Ranma abruptly stops, and turns a glare to Akane-kun as she advances on him saying. "What's wrong with me?, WHAT'S WRONG WITH ME!? There's been yet ANOTHER fight were I was just some sick prize, we got drugged, I've been through a 'gang-bang' as a girl, I've got a massive headache and aches in places I'd rather not think about, and if that all weren't enough, I'm in a dress that I can hardly breath in 'cause my clothes got trashed, and all your guys 'junk' is leaking out and dribbling down my legs and getting cold! Pardon me if I'm not 'Miss Congeniality' or nothin'. And THAT'S MY PROBLEMME!"
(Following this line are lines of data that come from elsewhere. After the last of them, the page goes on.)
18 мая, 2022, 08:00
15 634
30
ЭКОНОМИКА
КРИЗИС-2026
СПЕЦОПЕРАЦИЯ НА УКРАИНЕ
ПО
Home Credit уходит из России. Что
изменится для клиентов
With that Ranma does a disgruntled feminine 'Hmph' and goes back towards the dojo up ahead, leaving a shocked and confused Akane-kun sitting flat on his rear after her rant to stare dumbly at Ranma's retreating form in the night.
"Oh my, Tofu-kun even got it in my hair!" Kasumi thought as she used her now not so white handkerchief to remove the evidence of the 'it' from her face and hair while giggling in front of the hall mirror, "Oh but he's just so frustratingly silly sometimes! I just HAD to do something with initiative or he'd never get the clue. Honestly!" she thought as she kept giggling.
"Kasumi, what ARE you doing!?" Ranma exclaims in surprise as she just walked into the house.
"EEP!" Kasumi screems girlishly then whirls around to face Ranma. "Oh-my, Ranma-chan don't startle me like that!"
"Sorry Kasumi, didn't mean to or nothin'. But what were you doin' just now?"
"Oh, that, heh-heh. Nice doctor Tofu came over and… and I was… um just freshening up after… um… heh heh entertaining him." Kasumi said giggling nervously.
With that Ranma peeked around the corner to look into the living room to see Tofu sitting on the couch, messed clothes, messed hair, glasses cracked from the heat of the steam, and twitching.
Ranma then said to him "Hi-ya doc. Tofu how are ya'?"
"Rrrnma, hmm flibble zerplerkertlenokt Kasumi zork flewedbleding GUUD!!" Tofu said as his eyes rolled back into his head as he lost consciousness.
Turning back to heavily blushing Kasumi, Ranma drawls almost sarcastically "Yep he sure looks plenty 'entertained' don't he?"
As Kasumi sputtered for some kind of response, Ranma headed towards the stairs, then stopped and said over her shoulder in a very mature voice. "Kasumi, I'm going to get a quick shower. Then as it seems 'Ranko' was the only one to pay attention to 'Auntie Nodoka' on how a proper Japanese woman treats guests in the house, it seems I'll have to have a talk with you later about your actions." With that Ranma continued up the stairs leaving Kasumi to gape and thinking "Dear Lord when did Ranma become her mother? And Ranma's going to lecture ME on how to be a proper Japanese woman!?!?"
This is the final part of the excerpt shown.